Déconstruire la moralité grossophobe de la bonne bouffe


Pourrait-on s'il vous plaît, disais-je, s'arrêter et prendre conscience de la violence de ces phrases toutes faites, prononcées dans le but de se dédouaner du pêcher de se faire plaisir en mangeant ? Oui oui, il est question ici de moralité face au kiff que suscite une belle assiette ou une délicieuse bouchée.

Le fait que l'on s'auto-flagelle verbalement de la sorte, le plus souvent au restaurant ou bien lors de repas de fêtes, trahit un réel sous-texte moral puisque la notion de bouffe plaisir est là à ces deux occasions. Autre indice : ce sont des contextes de sociabilisation. Vous faites-vous les mêmes remarques lorsque vous mangez en solo ? Et pourquoi diable, si vous avez si peur que ça de grossir ?

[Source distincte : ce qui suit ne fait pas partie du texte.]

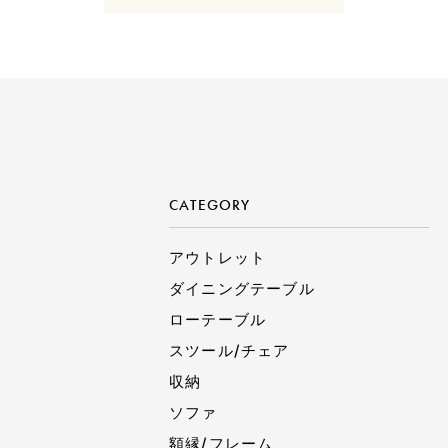
CATEGORY
アウトレット
ダイニングテーブル
ローテーブル
スツール/チェア
収納
ソファ
額縁/フレーム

Il appartient donc de s'interroger sérieusement sur ce qui motive en fait ces démonstrations de faux regrets face à de la bonne nourriture. Pourquoi fait-on cela ? Indiquer haut et fort que l'on a peur de grossir permet en quelque sorte de s'absoudre du pêcher que serait aimer manger quelque chose de bon. Même en étant loin de la notion d'excès suggérée par la faute capitale de gourmandise. Le tout, en condamnant les pêcheur.esse.s gros.ses qui, ielles, se serait lamentablement laissé.e.s aller à la tentation.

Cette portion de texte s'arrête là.